For those circumstances in which parochial fees apply, the new Guidance stresses that these are not contractual arrangements but are defined by statute in the Ecclesiastical Fees Measure 1986, as amended. Mirroring the arrangements for retired clergy and self-supporting ministers discussed earlier, they are not payable to hospital chaplains or to hospital trusts in respect of services, but only to the bodies prescribed in a Fees Order. Depending on the fee, this could be the Diocesan Board of Finance, the Parochial Church Council, or both.
The new Guidance does not change the position regarding the entitlement to parochial fees but describes the basic legislative framework within which to work. The FAQs cover some of the practical issues in more detail. In 2012, the Church of England’s national communications team produced a leaflet explaining the new arrangements for parochial fees under the Ecclesiastical Fees (Amendment) Measure 2011. This was incorporated in the information provided on diocesan websites such as Portsmouth and elsewhere, and includes the statement:
“Chaplains have never been entitled to receive parochial fees. Where a chaplain officiates at a service where parochial fees apply, the fees belong to the DBF and PCC in the same way as they do when the parochial clergy officiate. However, where chaplains take a service they may receive a payment if the DBF has decided that they should.”

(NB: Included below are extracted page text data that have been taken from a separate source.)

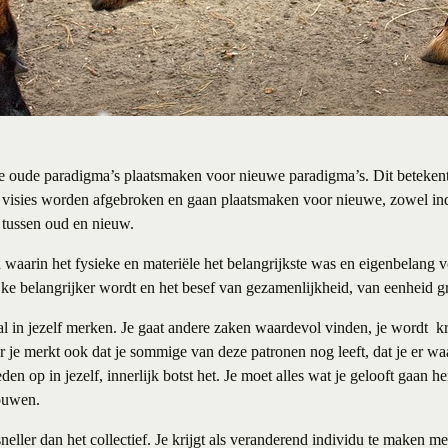
de oude paradigma’s plaatsmaken voor nieuwe paradigma’s. Dit betekent
visies worden afgebroken en gaan plaatsmaken voor nieuwe, zowel indi
 tussen oud en nieuw.
d waarin het fysieke en materiële het belangrijkste was en eigenbelan
ijke belangrijker wordt en het besef van gezamenlijkheid, van eenheid gr
al in jezelf merken. Je gaat andere zaken waardevol vinden, je wordt
k
 je merkt ook dat je sommige van deze patronen nog leeft, dat je er w
den op in jezelf, innerlijk botst het. Je moet alles wat je gelooft gaan
ouwen.
sneller dan het collectief. Je krijgt als veranderend individu te maken me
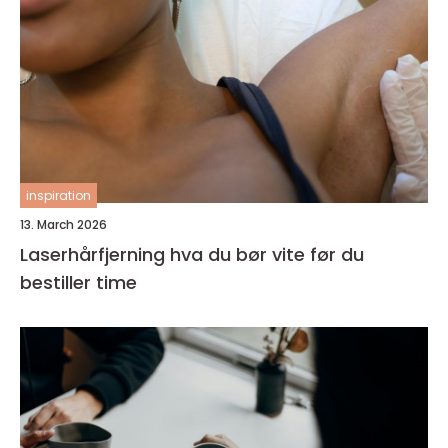
inspiration
13. March 2026
Laserhårfjerning hva du bør vite før du
bestiller time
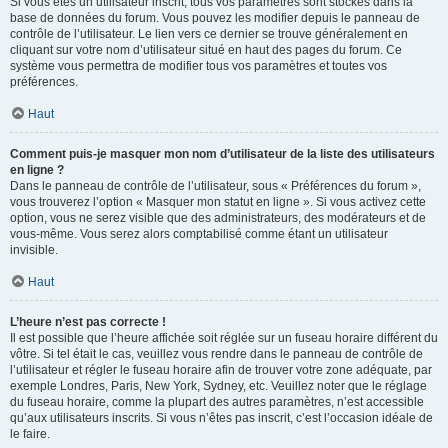
Si vous êtes un utilisateur inscrit, tous vos paramètres sont stockés dans la
base de données du forum. Vous pouvez les modifier depuis le panneau de
contrôle de l’utilisateur. Le lien vers ce dernier se trouve généralement en
cliquant sur votre nom d’utilisateur situé en haut des pages du forum. Ce
système vous permettra de modifier tous vos paramètres et toutes vos
préférences.
Haut
Comment puis-je masquer mon nom d’utilisateur de la liste des utilisateurs
en ligne ?
Dans le panneau de contrôle de l’utilisateur, sous « Préférences du forum »,
vous trouverez l’option « Masquer mon statut en ligne ». Si vous activez cette
option, vous ne serez visible que des administrateurs, des modérateurs et de
vous-même. Vous serez alors comptabilisé comme étant un utilisateur
invisible.
Haut
L’heure n’est pas correcte !
Il est possible que l’heure affichée soit réglée sur un fuseau horaire différent du
vôtre. Si tel était le cas, veuillez vous rendre dans le panneau de contrôle de
l’utilisateur et régler le fuseau horaire afin de trouver votre zone adéquate, par
exemple Londres, Paris, New York, Sydney, etc. Veuillez noter que le réglage
du fuseau horaire, comme la plupart des autres paramètres, n’est accessible
qu’aux utilisateurs inscrits. Si vous n’êtes pas inscrit, c’est l’occasion idéale de
le faire.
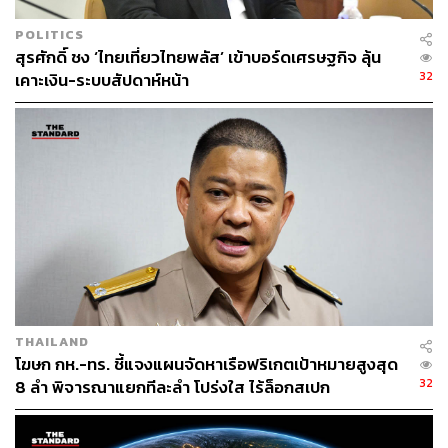
เศรษฐกิจและการลงทุน กลุ่มธุรกิจการเงินเกียรตินาคินภัทร
ได้ออกมาแสดงความกังวลว่าไทยอาจกำลังก้าวเข้าสู่ภาวะ
POLITICS
‘ขาดดุลบัญชีเดินสะพัด’ และเสี่ยงเข้าสู่ภาวะ ‘Twin Deficit’
สุรศักดิ์ ชง ‘ไทยเที่ยวไทยพลัส’ เข้าบอร์ดเศรษฐกิจ ลุ้น
หรือการขาดดุลแฝด ทั้งดุลการคลังและดุลบัญชีเดินสะพัด ซึ่ง
32
เคาะเงิน-ระบบสัปดาห์หน้า
อาจทำให้นักลงทุนระดับโลก จะไม่ได้มองไทยเป็นหลุมหลบ
ภัย (Safe Haven) อีกต่อไป
โดยภาวะการค้าของไทยในเดือนเมษายน 2569 มีการขาด
ดุลสูงสุดเป็นประวัติการณ์ คิดเป็นมูลค่า 10,021.3 ล้าน
ดอลลาร์สหรัฐฯ จากการนำเข้าที่ขยายตัวสูงสุดในรอบ 56
เดือน ซึ่งเป็นผลจากการนำเข้าวัตถุดิบกึ่งสำเร็จรูปสินค้า
อิเล็กทรอนิกส์ที่ขยายตัว และราคาพลังงานที่ปรับตัวสูงขึ้น
จากสถานการณ์โลก
อย่างไรก็ตาม ดร.สันติธารระบุว่า นิยามของ ‘Safe Haven’
THAILAND
ในมุมของ ดร.พิพัฒน์ เชื่อมโยงกับความมั่นคงของค่าเงิน ซึ่ง
โฆษก กห.-ทร. ชี้แจงแผนจัดหาเรือฟริเกตเป้าหมายสูงสุด
หมายถึงการมีสกุลเงินที่แข็งค่าและมีเสถียรภาพสูง จากบัญชี
32
8 ลำ พิจารณาแยกทีละลำ โปร่งใส ไร้ล็อกสเปก
เดินสะพัดที่เกินดุลต่อเนื่อง ‘Safe Haven’ ตามนิยามดังกล่าว
จึงมีความสำคัญต่อกลุ่มนักลงทุนพันธบัตร (Bond)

There is an underlying assumption that the chaplain’s terms and conditions agreed with his/her secular employer are compatible with those of the licence/permission to officiate issued by the bishop in relation to what he or she is permitted to undertake as a priest, and the remuneration, if any, that has been agreed by the Diocesan Board of Finance. However, the FAQ document states “We are not aware of provisions in chaplains’ contracts of employment that are in conflict with the legal position explained in the guidance”, (Q11).
Other aspects clarified by the FAQs include:
- Q15 the meaning of “resident” in the 1992 measure, (dependent upon the facts of the situation);
- Q16, “contract funerals”, i.e. those which a hospital is required by law to arrange for people who die in hospital if no one else is prepared to make the arrangements, many of which are for babies, (for those over 16 years old, fee waived if there is no-one to pay them);
- Q17, funerals of babies and still-born and non-viable foetuses, (as with other funerals, but if the chaplain has a standing arrangement with the relevant incumbent, no need to go to the incumbent on a case-by-case basis; no parochial fees are payable);
- Q18, data protection issues, (law does not apply to the deceased).
With regard to making contact with the resident incumbent, Q13, the FAQs as circulated does not appear to follow Re Hawthorne  at para 38, though this discrepancy will no doubt be resolved in a later version.
 However, it is not always this clear cut: the CofE Common Tenure FAQ’s lists those falling outside common tenure, and in Q3 states “those whose ministry is the subject of a contract of employment (for example, chaplains and diocesan employees) unless the bishop’s licence authorises them to exercise a wider ministry in the diocese (in which case common tenure may apply to that wider ministry)”.